Exercise materials>
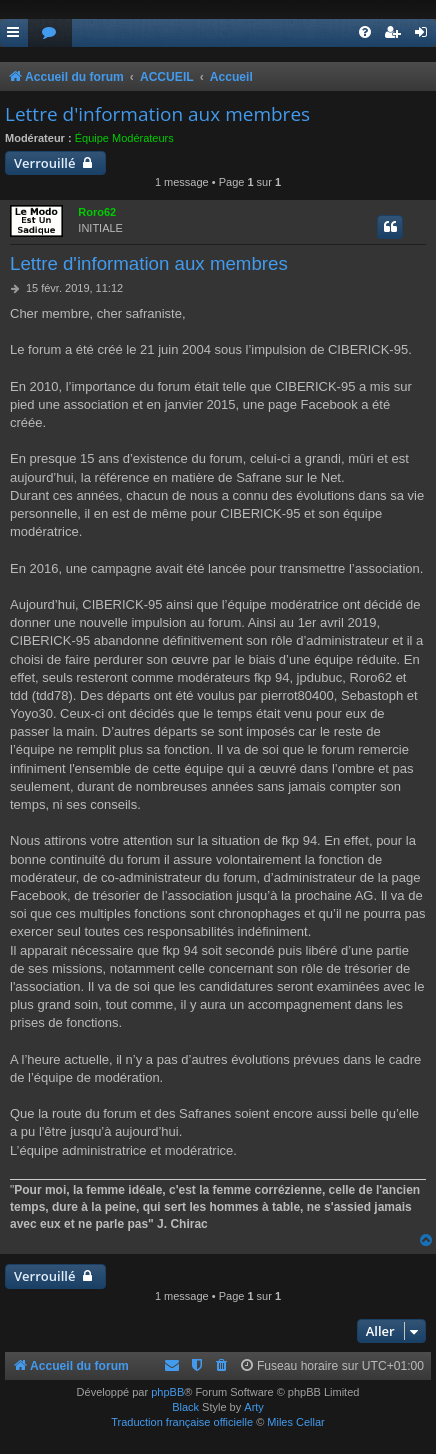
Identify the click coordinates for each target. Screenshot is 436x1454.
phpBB (167, 1392)
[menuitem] (50, 33)
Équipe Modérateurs (124, 138)
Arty (254, 1407)
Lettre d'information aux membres (157, 114)
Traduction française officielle (182, 1422)
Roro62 (97, 212)
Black (185, 1407)
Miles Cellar (295, 1422)
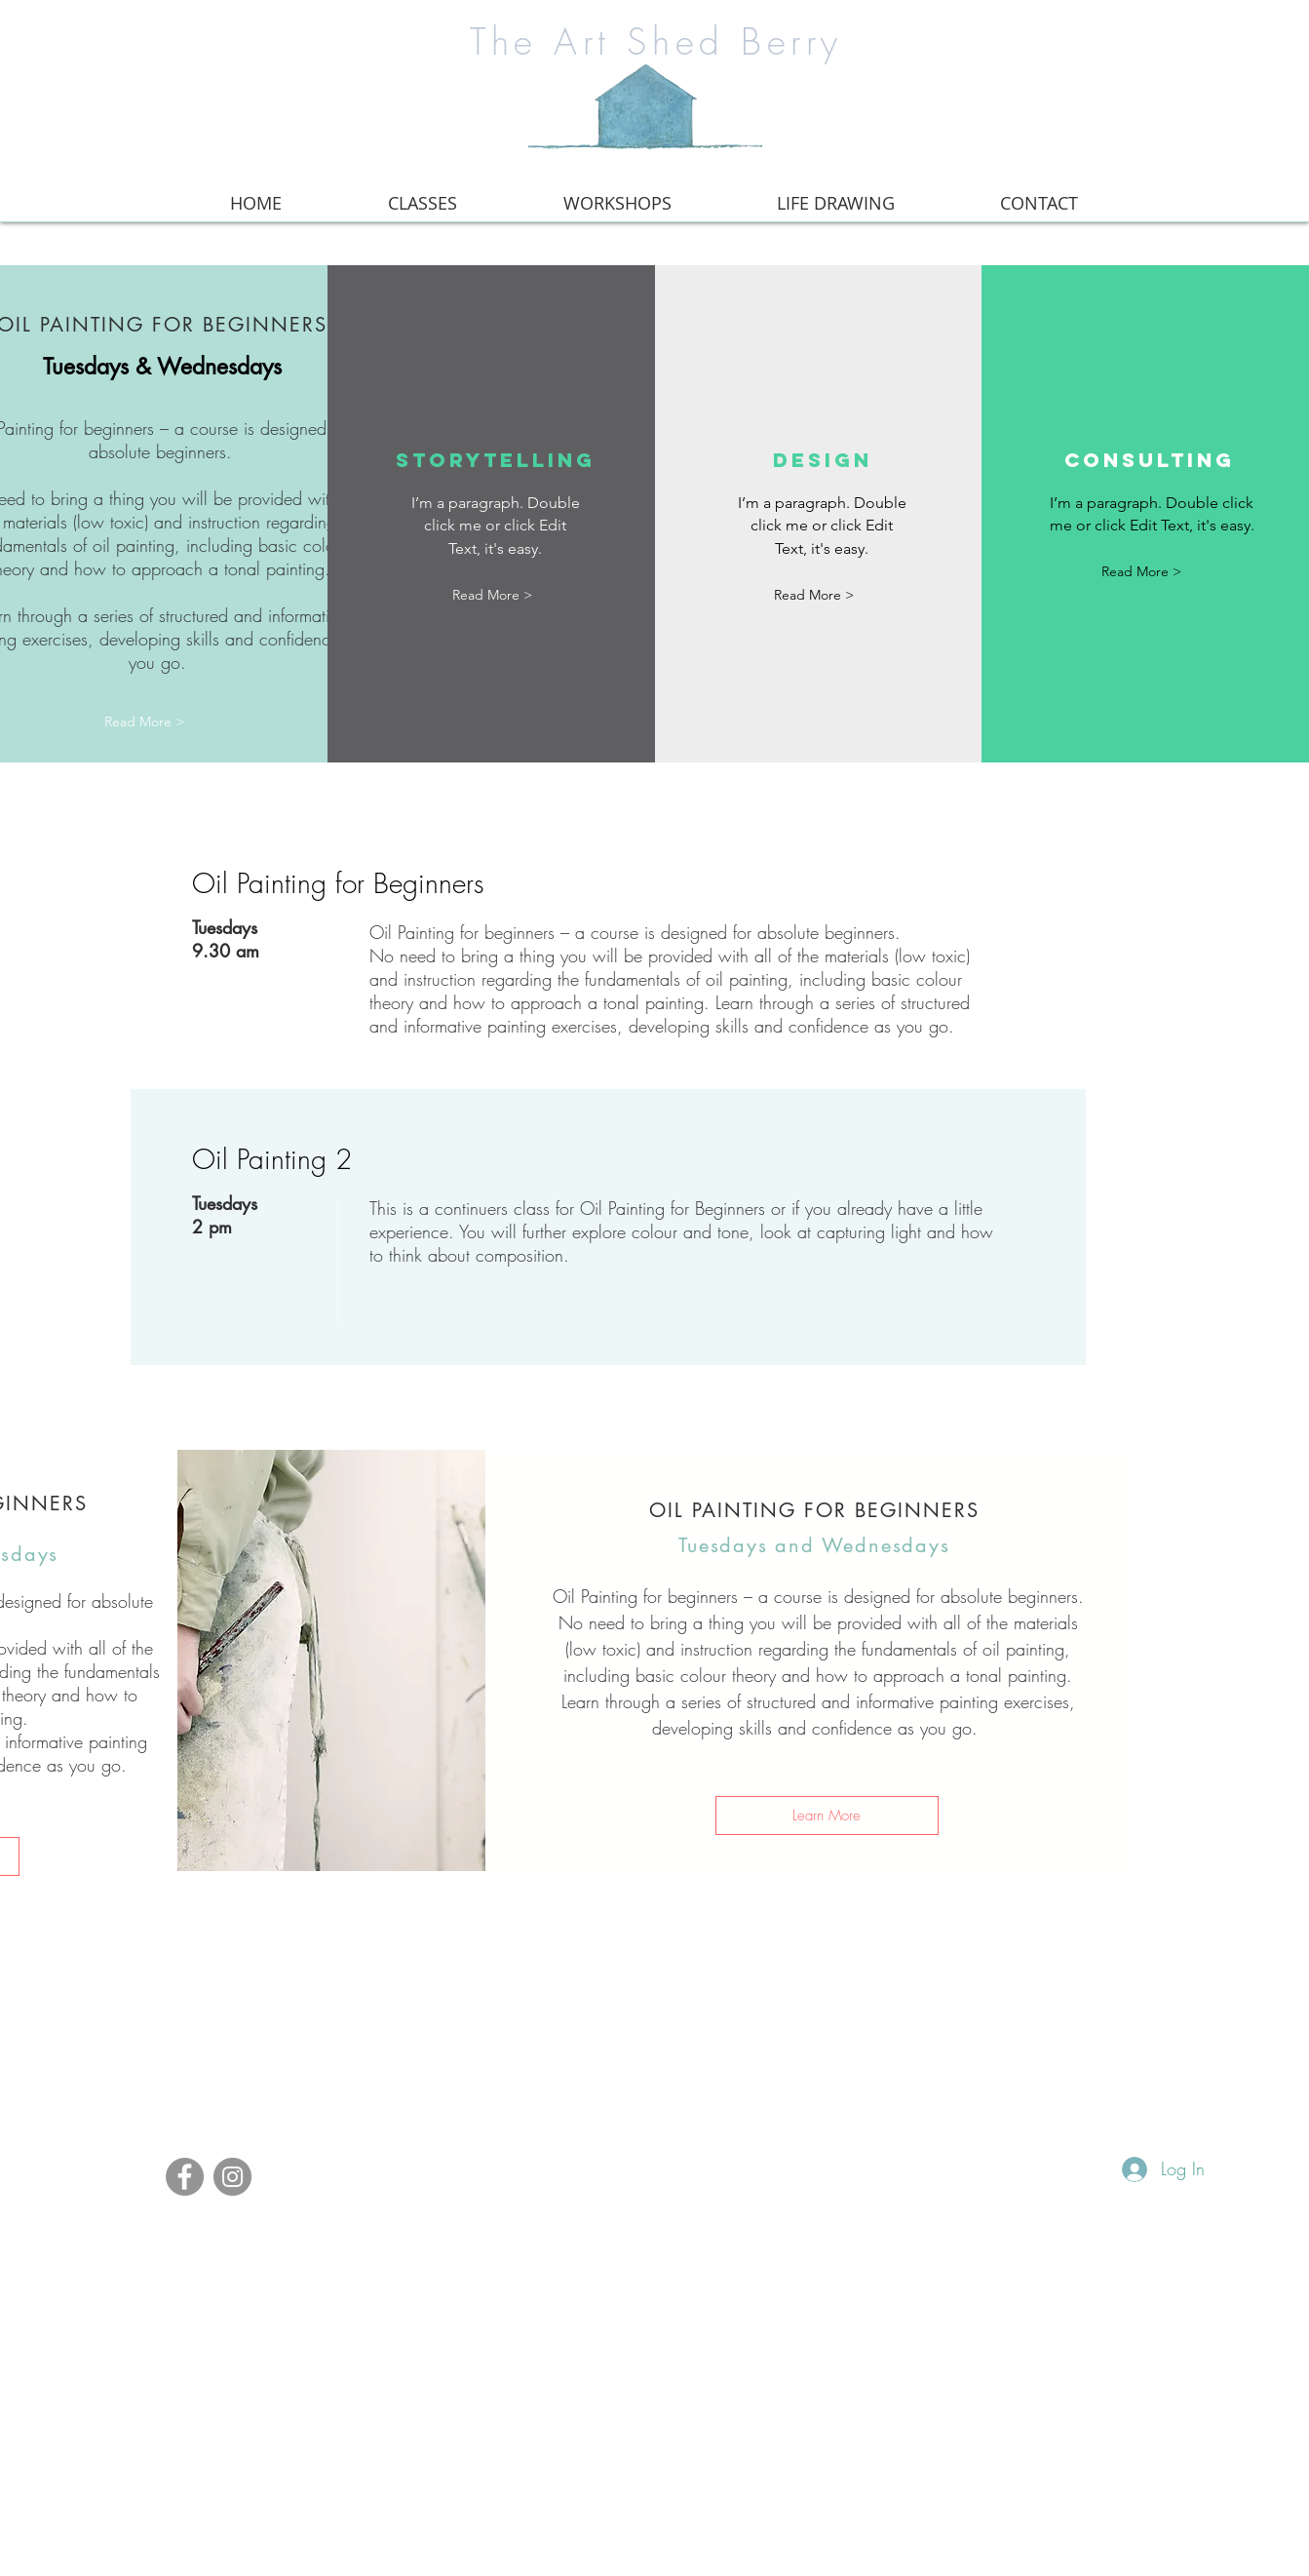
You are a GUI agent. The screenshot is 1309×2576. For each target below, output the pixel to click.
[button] (492, 595)
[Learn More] (827, 1815)
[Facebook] (185, 2177)
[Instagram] (232, 2177)
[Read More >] (144, 722)
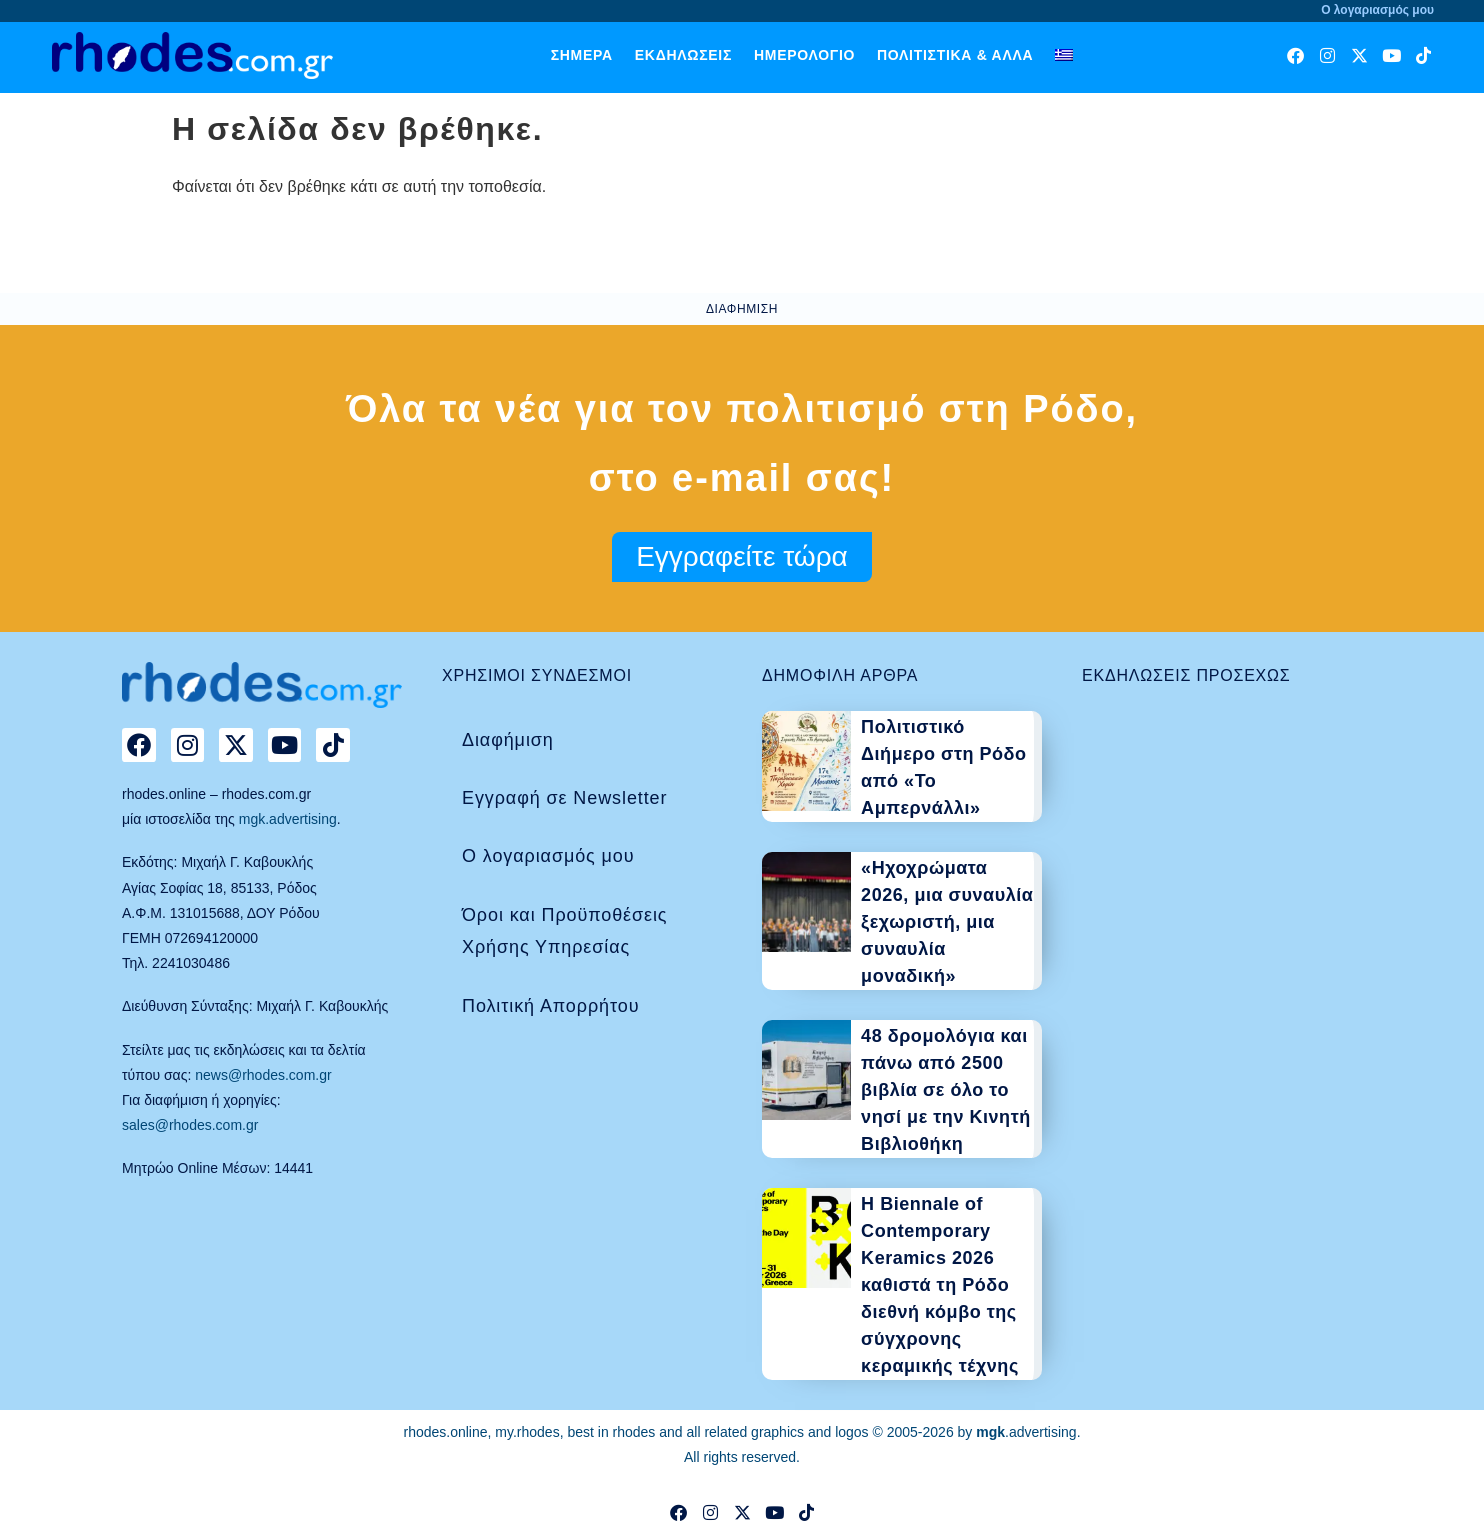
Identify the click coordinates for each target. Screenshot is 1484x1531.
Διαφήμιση (508, 740)
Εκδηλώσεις (683, 55)
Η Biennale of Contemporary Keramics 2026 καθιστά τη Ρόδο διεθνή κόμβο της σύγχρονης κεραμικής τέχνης (940, 1285)
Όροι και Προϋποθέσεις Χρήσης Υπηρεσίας (564, 931)
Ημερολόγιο (804, 55)
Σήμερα (582, 55)
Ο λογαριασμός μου (548, 856)
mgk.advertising (288, 819)
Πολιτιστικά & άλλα (955, 55)
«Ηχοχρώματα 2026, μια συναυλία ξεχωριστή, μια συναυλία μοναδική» (947, 922)
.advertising (1026, 1432)
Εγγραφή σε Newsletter (564, 798)
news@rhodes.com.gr (263, 1075)
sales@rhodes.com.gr (190, 1125)
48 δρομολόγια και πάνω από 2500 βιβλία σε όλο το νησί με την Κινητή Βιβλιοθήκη (946, 1090)
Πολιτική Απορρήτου (550, 1006)
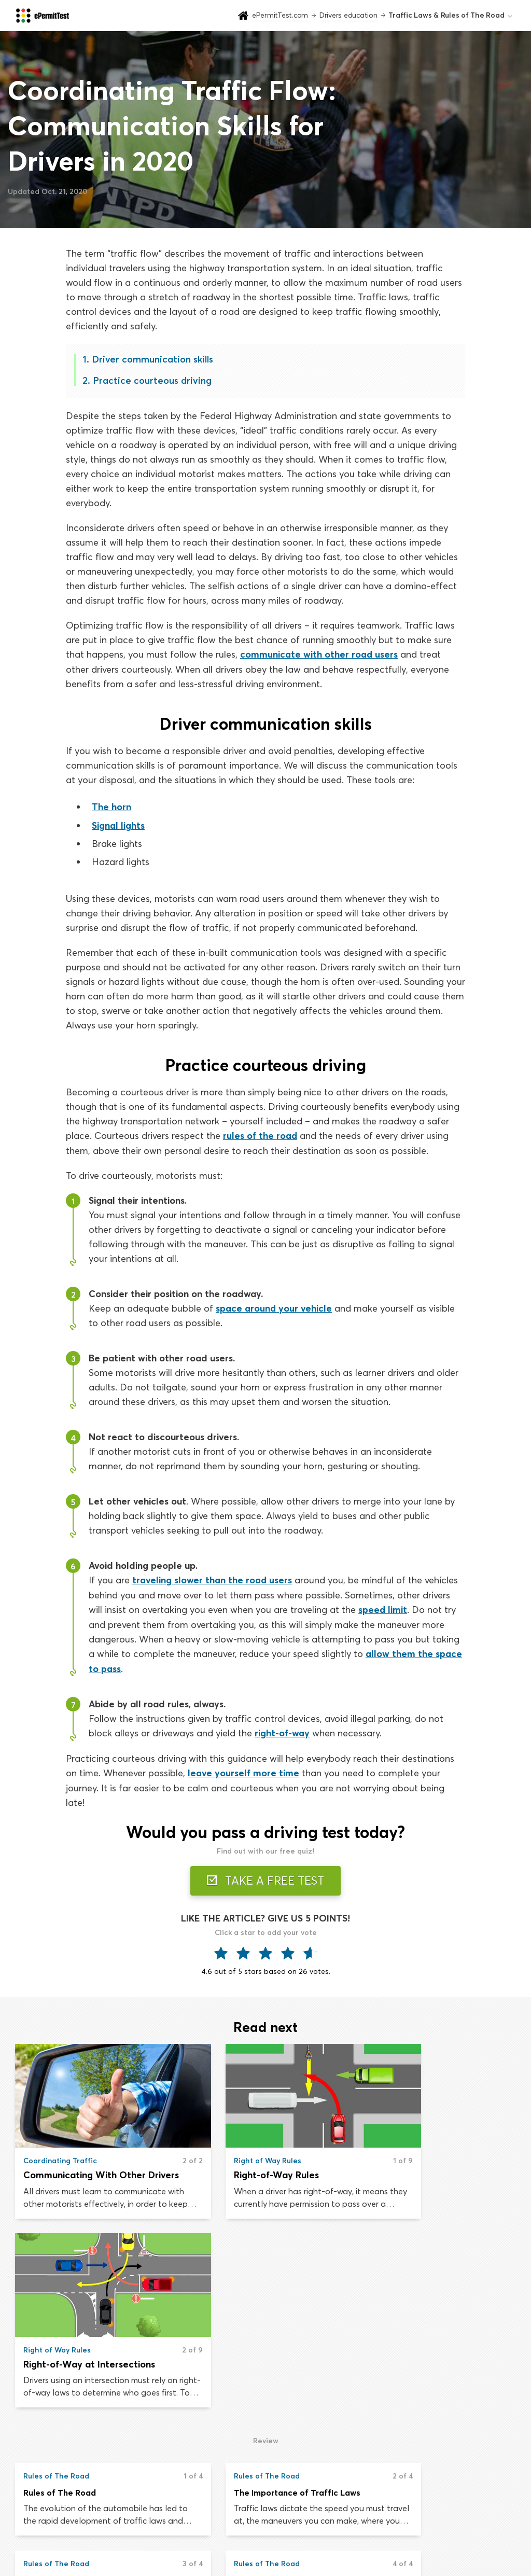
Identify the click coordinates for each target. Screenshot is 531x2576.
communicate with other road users (319, 654)
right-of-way (282, 1730)
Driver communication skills (152, 359)
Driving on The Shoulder (71, 2389)
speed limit (383, 1607)
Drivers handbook (333, 2500)
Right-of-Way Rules (238, 2172)
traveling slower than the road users (212, 1578)
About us (431, 2500)
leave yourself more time (243, 1769)
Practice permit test (222, 2500)
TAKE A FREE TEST (266, 1876)
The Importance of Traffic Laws (258, 2300)
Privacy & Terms (443, 2520)
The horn (111, 806)
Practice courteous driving (152, 380)
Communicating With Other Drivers (93, 2172)
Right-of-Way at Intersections (433, 2172)
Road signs (320, 2520)
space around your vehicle (274, 1307)
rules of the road (260, 1134)
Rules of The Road (60, 2300)
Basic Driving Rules (405, 2300)
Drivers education (218, 2520)
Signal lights (118, 824)
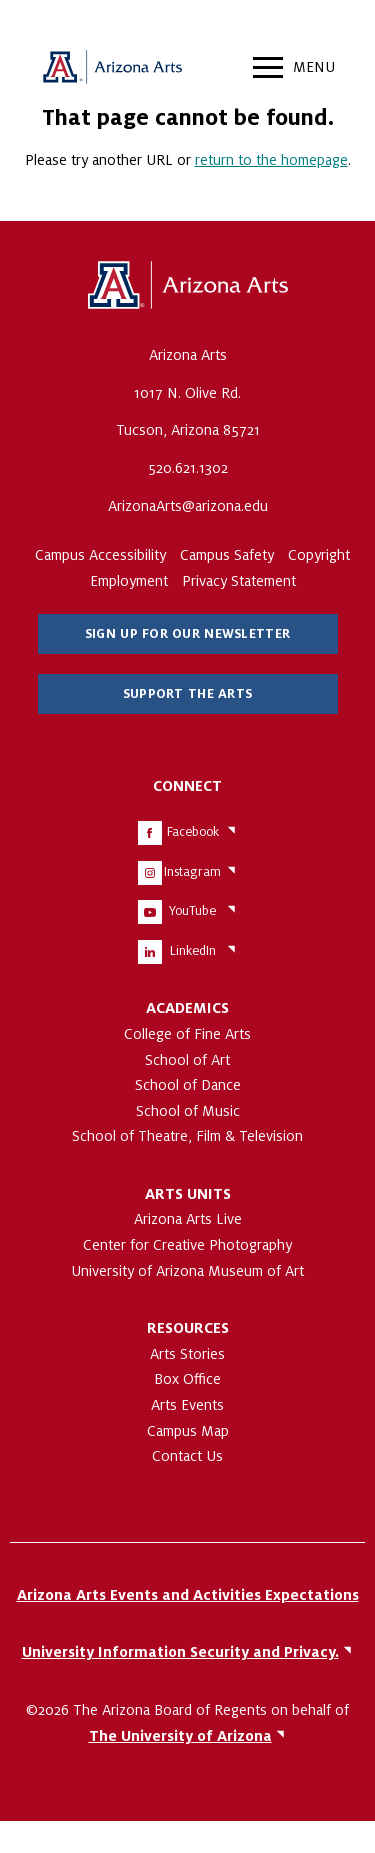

What to produce> Restate word for word the lines running from the one with "traveling slower than" to the end of the entries; pictures are to be left out.

Result of the task>
traveling slower than the road users (212, 1578)
About us (431, 2500)
leave yourself more time (243, 1769)
Practice permit test (222, 2500)
TAKE A FREE TEST (266, 1876)
The Importance of Traffic Laws (258, 2300)
Privacy & Terms (443, 2520)
The horn (111, 806)
Practice courteous driving (152, 380)
Communicating With Other Drivers (93, 2172)
Right-of-Way at Intersections (433, 2172)
Road signs (320, 2520)
space around your vehicle (274, 1307)
rules of the road (260, 1134)
Rules of The Road (60, 2300)
Basic Driving Rules (405, 2300)
Drivers education (218, 2520)
Signal lights (118, 824)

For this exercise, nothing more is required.